Designing something within the theme seems to be a big part of the fun for Davenport. He says that after they land on a story “inspiration generally hits me and I go down the rabbit hole of the most terrifying situations I can think of” within the theme. Then he has to “weed through the scares that are impossible to pull off, the ultimate goal being, of course, to “make the Haunted House something that would scare me to go through.”

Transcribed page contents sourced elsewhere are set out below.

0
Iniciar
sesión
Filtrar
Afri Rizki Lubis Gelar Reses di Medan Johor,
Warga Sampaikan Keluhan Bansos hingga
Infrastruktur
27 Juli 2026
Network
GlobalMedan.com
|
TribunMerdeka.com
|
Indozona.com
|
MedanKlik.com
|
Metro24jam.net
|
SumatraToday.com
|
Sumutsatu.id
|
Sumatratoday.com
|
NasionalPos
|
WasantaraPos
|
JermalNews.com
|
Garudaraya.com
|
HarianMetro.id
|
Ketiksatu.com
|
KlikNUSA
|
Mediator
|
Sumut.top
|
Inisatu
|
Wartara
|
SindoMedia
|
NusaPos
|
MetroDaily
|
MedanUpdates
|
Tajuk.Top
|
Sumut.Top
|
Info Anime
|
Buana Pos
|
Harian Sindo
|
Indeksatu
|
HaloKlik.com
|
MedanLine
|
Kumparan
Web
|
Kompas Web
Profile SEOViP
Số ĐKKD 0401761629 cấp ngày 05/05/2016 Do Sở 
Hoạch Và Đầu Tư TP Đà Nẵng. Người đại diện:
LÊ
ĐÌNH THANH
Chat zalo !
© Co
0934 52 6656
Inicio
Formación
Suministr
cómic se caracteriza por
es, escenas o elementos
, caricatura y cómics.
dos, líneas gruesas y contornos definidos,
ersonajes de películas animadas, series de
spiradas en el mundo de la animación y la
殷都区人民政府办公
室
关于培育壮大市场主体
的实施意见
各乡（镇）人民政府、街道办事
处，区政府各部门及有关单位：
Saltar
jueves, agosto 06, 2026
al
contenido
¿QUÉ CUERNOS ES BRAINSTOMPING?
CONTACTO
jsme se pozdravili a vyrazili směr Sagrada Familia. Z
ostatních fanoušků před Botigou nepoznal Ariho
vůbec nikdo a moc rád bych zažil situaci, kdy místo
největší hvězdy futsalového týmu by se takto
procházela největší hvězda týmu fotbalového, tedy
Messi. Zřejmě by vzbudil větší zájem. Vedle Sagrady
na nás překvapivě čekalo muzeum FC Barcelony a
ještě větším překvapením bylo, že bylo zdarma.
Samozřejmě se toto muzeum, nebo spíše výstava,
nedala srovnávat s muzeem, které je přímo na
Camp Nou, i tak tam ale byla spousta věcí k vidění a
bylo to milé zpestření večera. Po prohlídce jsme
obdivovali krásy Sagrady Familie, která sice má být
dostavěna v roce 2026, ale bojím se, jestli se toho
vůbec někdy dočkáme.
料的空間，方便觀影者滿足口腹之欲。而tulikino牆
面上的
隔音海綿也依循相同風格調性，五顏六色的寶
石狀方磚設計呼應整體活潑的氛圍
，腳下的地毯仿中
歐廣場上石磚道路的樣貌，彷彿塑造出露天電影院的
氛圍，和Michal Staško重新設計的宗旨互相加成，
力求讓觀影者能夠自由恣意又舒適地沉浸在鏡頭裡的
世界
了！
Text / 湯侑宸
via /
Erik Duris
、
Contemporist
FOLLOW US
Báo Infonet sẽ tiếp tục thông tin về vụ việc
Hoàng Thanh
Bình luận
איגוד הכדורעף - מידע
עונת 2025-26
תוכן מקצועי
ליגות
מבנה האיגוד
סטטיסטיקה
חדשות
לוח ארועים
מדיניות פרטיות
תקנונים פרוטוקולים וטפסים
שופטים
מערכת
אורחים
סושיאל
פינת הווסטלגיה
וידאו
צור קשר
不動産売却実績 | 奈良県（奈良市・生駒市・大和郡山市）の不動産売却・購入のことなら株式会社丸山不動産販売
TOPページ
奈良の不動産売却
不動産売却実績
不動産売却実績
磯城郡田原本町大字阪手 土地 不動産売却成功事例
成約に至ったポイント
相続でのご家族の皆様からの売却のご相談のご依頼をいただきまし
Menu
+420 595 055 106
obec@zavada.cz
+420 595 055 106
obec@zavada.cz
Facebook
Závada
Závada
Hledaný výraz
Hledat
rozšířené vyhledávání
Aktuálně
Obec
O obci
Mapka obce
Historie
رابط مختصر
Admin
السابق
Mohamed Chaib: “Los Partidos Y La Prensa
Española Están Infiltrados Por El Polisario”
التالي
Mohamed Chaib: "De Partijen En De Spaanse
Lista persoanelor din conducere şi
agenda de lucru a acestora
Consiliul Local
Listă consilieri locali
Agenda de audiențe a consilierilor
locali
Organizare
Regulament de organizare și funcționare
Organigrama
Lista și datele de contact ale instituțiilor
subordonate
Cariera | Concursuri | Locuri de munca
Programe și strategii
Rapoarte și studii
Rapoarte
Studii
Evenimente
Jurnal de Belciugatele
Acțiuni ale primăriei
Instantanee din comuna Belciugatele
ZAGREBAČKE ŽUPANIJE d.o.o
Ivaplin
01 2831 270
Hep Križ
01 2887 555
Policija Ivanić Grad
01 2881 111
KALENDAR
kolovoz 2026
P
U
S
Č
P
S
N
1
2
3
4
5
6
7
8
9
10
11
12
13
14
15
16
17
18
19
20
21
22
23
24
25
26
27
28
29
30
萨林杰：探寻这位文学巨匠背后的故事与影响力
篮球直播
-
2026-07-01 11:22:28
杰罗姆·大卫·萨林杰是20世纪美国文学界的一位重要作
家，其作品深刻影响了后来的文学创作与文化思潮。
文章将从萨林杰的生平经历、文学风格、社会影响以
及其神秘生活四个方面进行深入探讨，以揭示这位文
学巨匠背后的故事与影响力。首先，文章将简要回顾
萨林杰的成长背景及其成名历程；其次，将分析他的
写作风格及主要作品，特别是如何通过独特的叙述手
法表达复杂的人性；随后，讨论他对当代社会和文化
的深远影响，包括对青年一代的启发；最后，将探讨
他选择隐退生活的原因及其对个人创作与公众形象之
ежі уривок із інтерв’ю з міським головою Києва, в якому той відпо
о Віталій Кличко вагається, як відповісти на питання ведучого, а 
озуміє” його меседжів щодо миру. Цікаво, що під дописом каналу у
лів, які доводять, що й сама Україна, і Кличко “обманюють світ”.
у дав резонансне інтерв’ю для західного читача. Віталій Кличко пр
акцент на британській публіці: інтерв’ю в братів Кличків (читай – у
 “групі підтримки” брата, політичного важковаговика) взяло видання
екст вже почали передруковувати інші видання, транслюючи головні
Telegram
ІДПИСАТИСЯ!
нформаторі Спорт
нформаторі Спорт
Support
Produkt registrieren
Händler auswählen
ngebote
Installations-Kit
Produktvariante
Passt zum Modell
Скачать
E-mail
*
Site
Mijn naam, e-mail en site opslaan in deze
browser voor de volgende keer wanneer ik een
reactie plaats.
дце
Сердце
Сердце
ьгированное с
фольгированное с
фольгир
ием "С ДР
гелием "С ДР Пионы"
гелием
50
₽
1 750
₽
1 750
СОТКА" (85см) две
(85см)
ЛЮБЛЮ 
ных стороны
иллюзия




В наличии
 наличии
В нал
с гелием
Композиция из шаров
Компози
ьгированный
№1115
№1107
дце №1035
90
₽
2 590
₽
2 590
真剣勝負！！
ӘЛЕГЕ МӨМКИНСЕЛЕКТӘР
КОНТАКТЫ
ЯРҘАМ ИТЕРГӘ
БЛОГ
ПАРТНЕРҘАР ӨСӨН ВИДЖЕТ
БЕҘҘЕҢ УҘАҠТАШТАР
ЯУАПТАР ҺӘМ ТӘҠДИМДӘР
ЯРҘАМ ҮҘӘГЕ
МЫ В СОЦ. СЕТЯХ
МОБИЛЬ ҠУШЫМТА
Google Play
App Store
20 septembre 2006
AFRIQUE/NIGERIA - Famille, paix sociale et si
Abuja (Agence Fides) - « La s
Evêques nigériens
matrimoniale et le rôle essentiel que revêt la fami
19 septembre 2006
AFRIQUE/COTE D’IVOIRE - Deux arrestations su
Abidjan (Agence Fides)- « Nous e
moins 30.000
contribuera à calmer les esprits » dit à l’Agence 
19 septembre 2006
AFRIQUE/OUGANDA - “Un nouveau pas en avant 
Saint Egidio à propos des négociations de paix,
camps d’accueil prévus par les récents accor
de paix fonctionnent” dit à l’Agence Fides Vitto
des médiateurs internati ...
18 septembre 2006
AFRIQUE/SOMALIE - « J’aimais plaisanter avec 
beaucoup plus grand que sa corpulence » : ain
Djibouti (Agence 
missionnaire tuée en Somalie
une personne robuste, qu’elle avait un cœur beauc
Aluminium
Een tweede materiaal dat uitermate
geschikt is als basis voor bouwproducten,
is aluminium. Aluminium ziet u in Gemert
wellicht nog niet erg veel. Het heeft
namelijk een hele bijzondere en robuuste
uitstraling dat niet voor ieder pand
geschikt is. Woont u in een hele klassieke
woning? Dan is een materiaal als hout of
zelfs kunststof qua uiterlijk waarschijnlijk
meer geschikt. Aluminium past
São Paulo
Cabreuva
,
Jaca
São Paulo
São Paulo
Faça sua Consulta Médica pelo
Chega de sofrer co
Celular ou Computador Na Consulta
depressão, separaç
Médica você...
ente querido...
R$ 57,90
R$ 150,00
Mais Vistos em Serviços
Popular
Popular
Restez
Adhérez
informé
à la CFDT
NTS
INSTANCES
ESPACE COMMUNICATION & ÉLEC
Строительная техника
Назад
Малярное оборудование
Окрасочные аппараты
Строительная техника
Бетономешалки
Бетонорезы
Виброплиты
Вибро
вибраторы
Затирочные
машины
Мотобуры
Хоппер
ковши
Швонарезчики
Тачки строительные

This year’s theme will be “Sideshow Massacre,” which Davenport assures will be a grotesque mélange of “fortune tellers, trapeze artists, lion tamers, freak shows, etc.” He’s reluctant to say too much but says to expect a dark take on the “1940s-ish Barnum and Bailey-style circus.”
Unwary travelers and seekers after bad dreams in the area of Victor and Missoula would do well find themselves in Kirkland and Davenport’s grip this Halloween. But Montanans know that even the smallest, safest towns will be overcome by a pandemic of fear as community haunted houses run by the aforementioned Jaycees, churches, schools and others will shatter the peaceful sleep of innocent townsfolk throughout the state. Beware, for instance, the Anderson School Haunted House in Bozeman, whose kids transform yearly into ghouls, creatures, and menacing killers. And the Jaycees of Billings have also distinguished themselves in the field of apoplexy inducement with events like the “Two Moon Haunted Hallows,” a one-mile hike through a forest filled with—gulp—clowns and spiders.
Honestly, just writing this article has proven to be a scary experience. My palms are a little sweaty, and I’m jumping at little noises. My eyes are searching the shadows for movement. Suddenly, there’s a noise. Do you hear it too? It seems to be… no, it couldn’t, could it? It IS!